In addition to the contradictions in evidence and testimony detailed above, the hearing also highlighted further inconsistencies and uncertainties in the United States' evidence. First, the photographs Trooper Holden took, and importantly, the ones he did not take, raise questions. Trooper Holden took numerous photographs from inside the truck, with the only photograph of the firearm depicting a view from the floorboard. If the officer had, in fact, initially seen the firearm from the location depicted in that photo, its seizure would have been constitutionally impermissive. Entering the interior of the truck to obtain a better vantage point to see a concealed area is unquestionably a search beyond the plain view exception. United States v. Stansfield, 109 F.3d 976, 981 (4th Cir. 1997). If his vantage point from outside the truck allowed him to see the firearm in plain view, and thus justify its seizure, the officer would presumably have sought to photograph that critical detail. No such photograph was offered into evidence. Further, despite claiming reliance on the presence of syringe caps on the floorboard, to justify some of his suspicions, he did not take any photographs depicting the caps.

Moreover, Patrolman Hall's testimony contradicted some of the central points of Trooper Holden's testimony, was internally inconsistent at times, and he answered that he did not recall, in response to questions, at least 14 times. Aside from the frequency with which he did not recall seemingly important details, Trooper Hall claimed to recall certain events with exacting specificity, while not recalling other events in the same timeframe, altogether.

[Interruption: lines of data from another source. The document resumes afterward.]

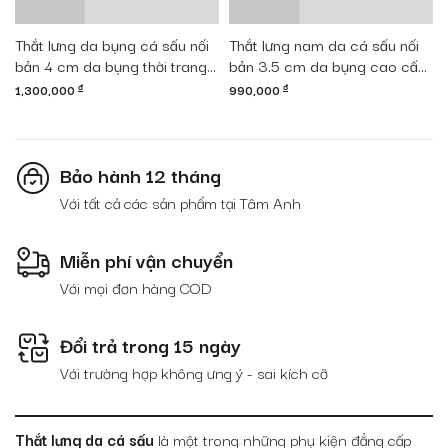
Thắt lưng da bụng cá sấu nối
Thắt lưng nam da cá sấu nối
bản 4 cm da bụng thời trang
bản 3.5 cm da bụng cao cấp
DTA1300-08B-B-CF
DTA990-01V-B-D
1,300,000
đ
990,000
đ
Bảo hành 12 tháng
Với tất cả các sản phẩm tại Tâm Anh
Miễn phí vận chuyển
Với mọi đơn hàng COD
Đổi trả trong 15 ngày
Với trường hợp không ưng ý - sai kích cỡ
Thắt lưng da cá sấu
là một trong những phụ kiện đẳng cấp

In response to questions, he indicated that he did not recall facts such as whether the passenger had made any furtive movements, how many injection needles he found during his search, whether he found any drugs, or what charge he filed against the passenger of the truck. He could not recall if he ever heard back from central 911 about Mr. Bumgarner's eligibility to drive, what charge was filed against Mr. Bumgarner, whether Trooper Holden had communicated that he was coming to the scene, or whether Trooper Holden had opened the door for Mr. Bumgarner. He further claimed he did not recall when an additional officer, who is pictured searching the truck with him, arrived on the scene, or whether there were groceries in the cabin of the truck.

Yet, despite this, and the numerous inconsistencies in testimony noted above, he claimed to recall with specificity the precise location where Trooper Holden was standing when he observed the gun, that Holden did not cross the door frame at all when observing the gun, that it was clearly in plain view, that both he and Holden were standing straight up while observing the gun, and his body never crossed into the frame of the door.

All of this was stated while acknowledging that the entirety of the firearm was, in fact, completely underneath the seat as reflected in the photograph.

He directly contradicted Trooper Holden's repeated assurance that he spoke with Patrolman Hall upon arriving on the scene and that Patrolman Hall informed him of facts that Trooper Holden claimed he knew prior to his interactions with the Defendant.

In his testimony, and within the United States' briefings, it was asserted that Trooper Holden was aware of Mr. Bumgarner's alleged furtive movements in the car, and purported refusal to comply with Patrolman Hall's efforts to stop him. In Patrolman Hall's testimony, however, not only did he deny that he and Trooper Holden even had a discussion prior to Trooper Holden approaching Mr. Bumgarner, he directly refuted the insinuation that Mr. Bumgarner had refused to comply or attempted to evade the traffic stop.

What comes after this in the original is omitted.